(Try it)
Go through the data below and return each line where the string "Keamuka" appears.
==*==
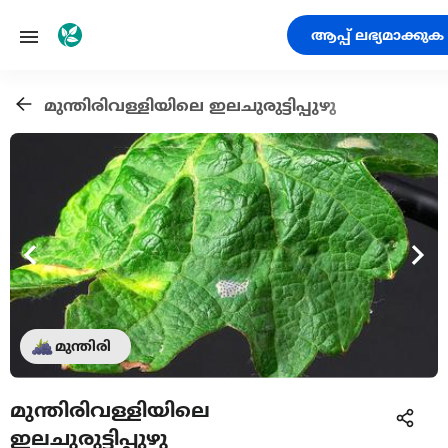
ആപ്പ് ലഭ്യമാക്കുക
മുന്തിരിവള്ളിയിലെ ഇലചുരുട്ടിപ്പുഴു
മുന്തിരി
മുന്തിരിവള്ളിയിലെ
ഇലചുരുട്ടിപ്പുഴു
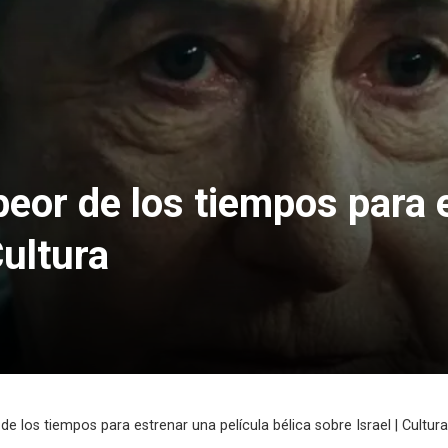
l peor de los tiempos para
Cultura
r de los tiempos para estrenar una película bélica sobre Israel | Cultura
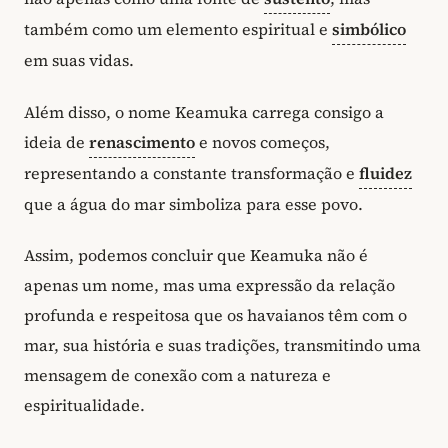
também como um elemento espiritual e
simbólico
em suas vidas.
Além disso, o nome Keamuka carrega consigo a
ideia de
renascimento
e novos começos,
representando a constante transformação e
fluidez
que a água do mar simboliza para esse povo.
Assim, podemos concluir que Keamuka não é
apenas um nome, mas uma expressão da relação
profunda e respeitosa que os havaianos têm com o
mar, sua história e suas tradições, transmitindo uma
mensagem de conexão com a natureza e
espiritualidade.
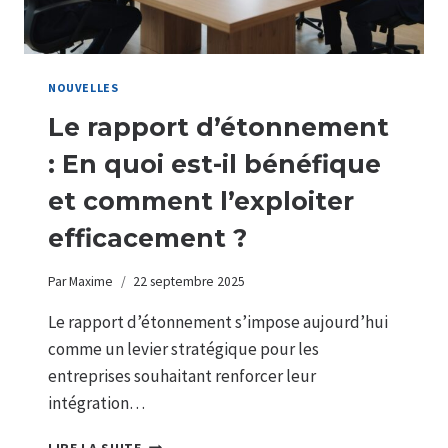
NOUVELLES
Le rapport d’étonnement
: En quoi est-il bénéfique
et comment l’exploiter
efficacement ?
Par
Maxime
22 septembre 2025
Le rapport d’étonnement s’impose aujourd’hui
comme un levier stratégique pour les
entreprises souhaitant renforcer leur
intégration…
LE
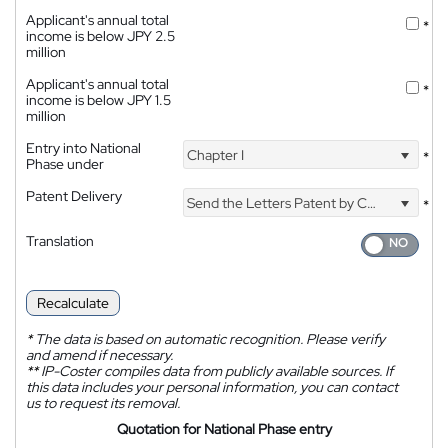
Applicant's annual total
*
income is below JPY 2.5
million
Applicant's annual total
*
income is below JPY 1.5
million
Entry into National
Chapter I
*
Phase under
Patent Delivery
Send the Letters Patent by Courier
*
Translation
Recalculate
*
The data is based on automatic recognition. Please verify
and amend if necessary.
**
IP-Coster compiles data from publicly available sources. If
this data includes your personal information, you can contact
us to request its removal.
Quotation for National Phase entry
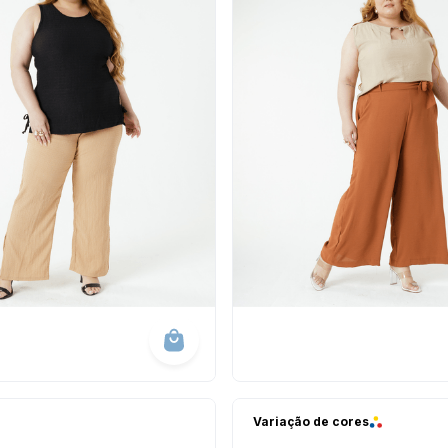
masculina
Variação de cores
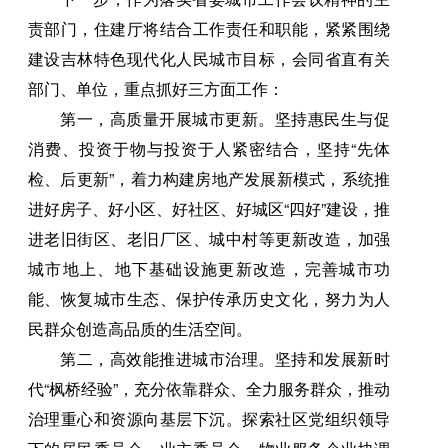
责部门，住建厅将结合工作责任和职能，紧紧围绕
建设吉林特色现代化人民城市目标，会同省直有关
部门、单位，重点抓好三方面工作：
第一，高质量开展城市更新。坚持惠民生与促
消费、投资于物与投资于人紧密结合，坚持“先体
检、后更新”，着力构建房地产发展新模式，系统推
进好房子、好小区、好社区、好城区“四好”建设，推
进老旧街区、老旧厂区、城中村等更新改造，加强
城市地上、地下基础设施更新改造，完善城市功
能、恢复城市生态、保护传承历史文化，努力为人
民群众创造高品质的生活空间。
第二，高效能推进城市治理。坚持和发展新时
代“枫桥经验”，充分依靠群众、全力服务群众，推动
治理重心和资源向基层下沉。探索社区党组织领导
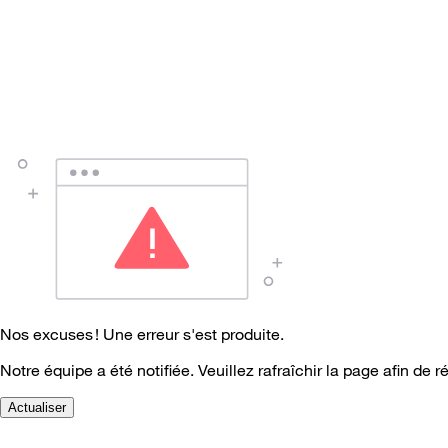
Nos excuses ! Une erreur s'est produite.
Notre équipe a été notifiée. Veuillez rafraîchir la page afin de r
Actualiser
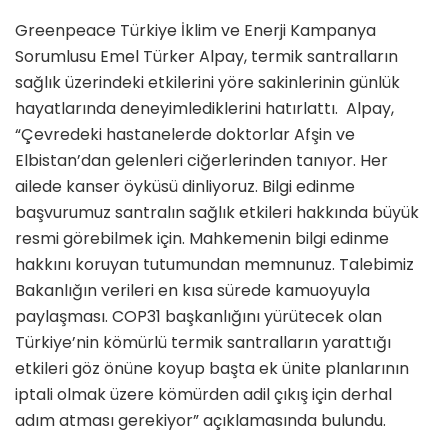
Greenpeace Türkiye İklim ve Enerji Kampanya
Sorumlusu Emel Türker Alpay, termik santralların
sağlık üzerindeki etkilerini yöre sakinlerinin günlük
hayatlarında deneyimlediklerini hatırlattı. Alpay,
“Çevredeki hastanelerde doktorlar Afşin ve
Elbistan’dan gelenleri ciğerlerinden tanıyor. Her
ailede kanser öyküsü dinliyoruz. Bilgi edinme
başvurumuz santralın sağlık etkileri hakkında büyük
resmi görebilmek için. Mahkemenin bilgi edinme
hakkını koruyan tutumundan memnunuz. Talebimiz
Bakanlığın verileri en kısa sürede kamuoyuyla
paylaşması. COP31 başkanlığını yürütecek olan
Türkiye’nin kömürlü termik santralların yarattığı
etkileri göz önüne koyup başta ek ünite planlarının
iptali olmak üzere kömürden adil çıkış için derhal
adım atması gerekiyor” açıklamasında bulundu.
==*==
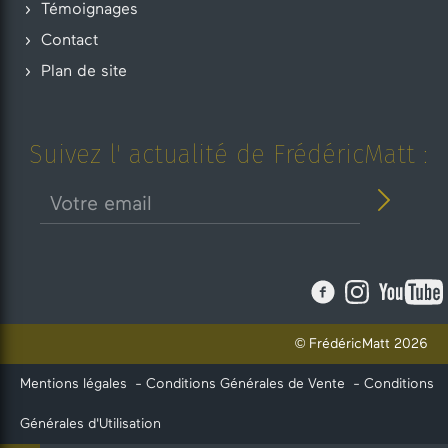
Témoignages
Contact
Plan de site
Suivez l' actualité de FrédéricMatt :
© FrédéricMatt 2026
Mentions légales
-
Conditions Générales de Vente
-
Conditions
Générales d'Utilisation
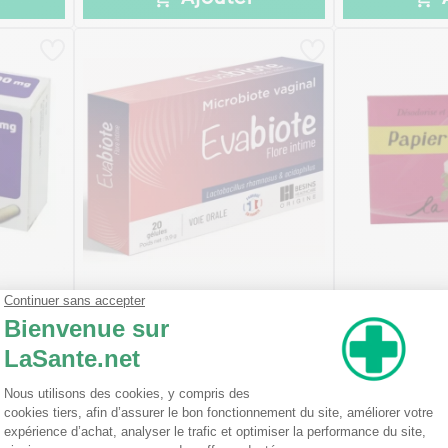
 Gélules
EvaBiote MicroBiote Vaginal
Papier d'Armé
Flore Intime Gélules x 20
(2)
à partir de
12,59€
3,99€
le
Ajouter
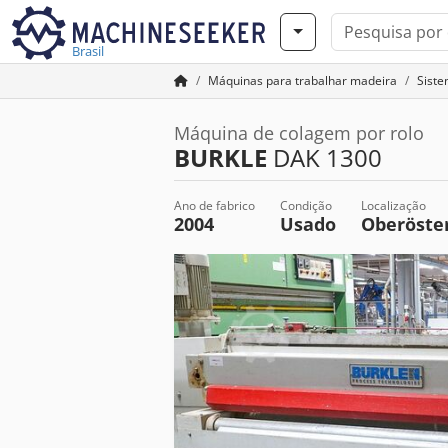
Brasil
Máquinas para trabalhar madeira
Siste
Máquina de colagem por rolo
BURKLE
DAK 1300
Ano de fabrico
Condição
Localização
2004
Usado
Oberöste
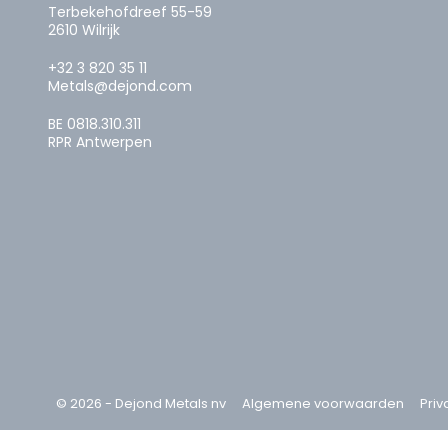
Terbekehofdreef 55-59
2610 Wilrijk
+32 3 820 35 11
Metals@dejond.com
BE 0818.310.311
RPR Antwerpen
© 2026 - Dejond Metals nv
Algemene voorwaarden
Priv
==*==
(Answer area)
Além disso, o nome Keamuka carrega consigo a
Assim, podemos concluir que Keamuka não é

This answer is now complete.